The final index value is within the range of 0 to 1, where 0 is the lowest state and 1 the highest possible state of country development. HDI is more and more used as a quality of life indicator, as it reflects combination of economic and social indicators. Changes in the HDI reporting methodology have meant that the new index values were incomparable to index values reached by states under the old methodology. Therefore, re-calculated index values for each country based on the new methodology are listed in reports of 2012 and 2013.

As the name of another indicator suggests, the GCI is focused on the economy’s ability of to succeed in international competition. Since 2004 it has been presented by the World Economic Forum (WEF). In the past the GCI and the Current Competitiveness Index (CCI) have been reported. In 2007 the methodology for calculating the index of global competitiveness was changed and for the purpose to evaluate the inter-annual changes the 2006 year’s results were calculated by a new method. The GCI index assesses the competitive environment in the reporting countries of the world on the basis of their ability to assure sustainable economic growth and a high level of prosperity for their citizens, the microeconomic and macroeconomic factors of competitiveness are part of it.

GCI consists of 12 pillars of competitiveness, which are classified into three sub-indices according to whether their growth is based on the factors of production, efficiency and innovation (Figure ). Each of these pillars consists of between seven and 20 sub-indicators. Some sub-indicators are evaluated on the basis of available statistical data; others are the result of the Global Executive Opinion Survey. The GCI assesses national competitiveness, while in pillars and sub-indices there are indicators of macro-economic character, which primarily do not reflect the competitiveness at the micro level, however legal competitive businesses creates national competitiveness. In literature we find the views of experts who do not consider this index as a relevant indicator for evaluating the competitiveness of national economies. For example, Krugman (Citation1994), underlines that labour productivity is to be the basic criterion of economic competition among states. A failure of the company in terms of competitiveness is its leaving the market, but unsuccessful national economies do not leave the market. Under very adverse circumstances states may be facing bankruptcy due to the accumulation of external debt in foreign currency. Habánik and Hostak (Citation2014) argue that this critical view has never been dominant, and the competitiveness category is generally used to assess and promote the economic policies of states such as the Lisbon Strategy, Europe 2020.

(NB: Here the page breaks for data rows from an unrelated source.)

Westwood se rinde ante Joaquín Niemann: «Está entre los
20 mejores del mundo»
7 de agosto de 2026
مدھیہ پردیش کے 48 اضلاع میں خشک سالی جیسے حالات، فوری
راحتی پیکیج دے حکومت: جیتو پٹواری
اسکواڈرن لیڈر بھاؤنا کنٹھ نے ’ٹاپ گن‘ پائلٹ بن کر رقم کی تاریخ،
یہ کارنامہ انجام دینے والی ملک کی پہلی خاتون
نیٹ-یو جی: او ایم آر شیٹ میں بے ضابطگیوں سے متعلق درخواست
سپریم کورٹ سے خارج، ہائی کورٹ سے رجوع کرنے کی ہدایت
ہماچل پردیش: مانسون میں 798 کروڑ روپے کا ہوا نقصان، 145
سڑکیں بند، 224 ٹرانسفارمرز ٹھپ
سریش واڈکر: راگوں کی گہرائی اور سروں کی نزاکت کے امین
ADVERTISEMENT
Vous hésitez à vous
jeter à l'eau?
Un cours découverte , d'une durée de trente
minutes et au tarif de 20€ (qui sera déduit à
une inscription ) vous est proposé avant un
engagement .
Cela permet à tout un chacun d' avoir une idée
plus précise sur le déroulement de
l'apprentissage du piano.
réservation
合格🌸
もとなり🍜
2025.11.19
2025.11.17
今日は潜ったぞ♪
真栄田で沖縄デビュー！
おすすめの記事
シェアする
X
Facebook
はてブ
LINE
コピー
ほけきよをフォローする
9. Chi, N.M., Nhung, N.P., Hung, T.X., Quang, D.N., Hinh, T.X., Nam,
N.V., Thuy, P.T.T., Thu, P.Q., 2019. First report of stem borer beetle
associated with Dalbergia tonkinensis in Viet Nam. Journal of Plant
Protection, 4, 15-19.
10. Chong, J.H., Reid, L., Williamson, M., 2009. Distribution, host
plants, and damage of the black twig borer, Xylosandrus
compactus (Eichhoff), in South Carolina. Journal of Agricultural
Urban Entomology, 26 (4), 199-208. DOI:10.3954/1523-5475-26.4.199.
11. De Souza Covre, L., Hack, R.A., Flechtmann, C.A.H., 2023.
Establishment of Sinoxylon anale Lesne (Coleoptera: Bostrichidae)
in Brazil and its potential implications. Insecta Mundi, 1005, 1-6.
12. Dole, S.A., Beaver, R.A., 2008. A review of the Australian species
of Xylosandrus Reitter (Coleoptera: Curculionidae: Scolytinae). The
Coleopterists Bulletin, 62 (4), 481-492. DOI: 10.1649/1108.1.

Figure 1. GDP per capita in V4 countries (current prices, euro per capita). Source: Authors’ elaboration, based on the Eurostat data (Citation2015), ESA 2010, in Poland: estimated SR – Slovak Republic, CR – Czech Republic.

Figure 1. GDP per capita in V4 countries (current prices, euro per capita). Source: Authors’ elaboration, based on the Eurostat data (Citation2015), ESA 2010, in Poland: estimated SR – Slovak Republic, CR – Czech Republic.

Economic freedom is closely related to economic growth. Ismail and Hook (Citation2012) argued that there are interactions between economic freedom, income inequality and economic growth. The empirical results reveal that economic freedom and income inequality are statistically significant determinants of economic growth. Improvements in both economic freedom and income equality lead to economic growth.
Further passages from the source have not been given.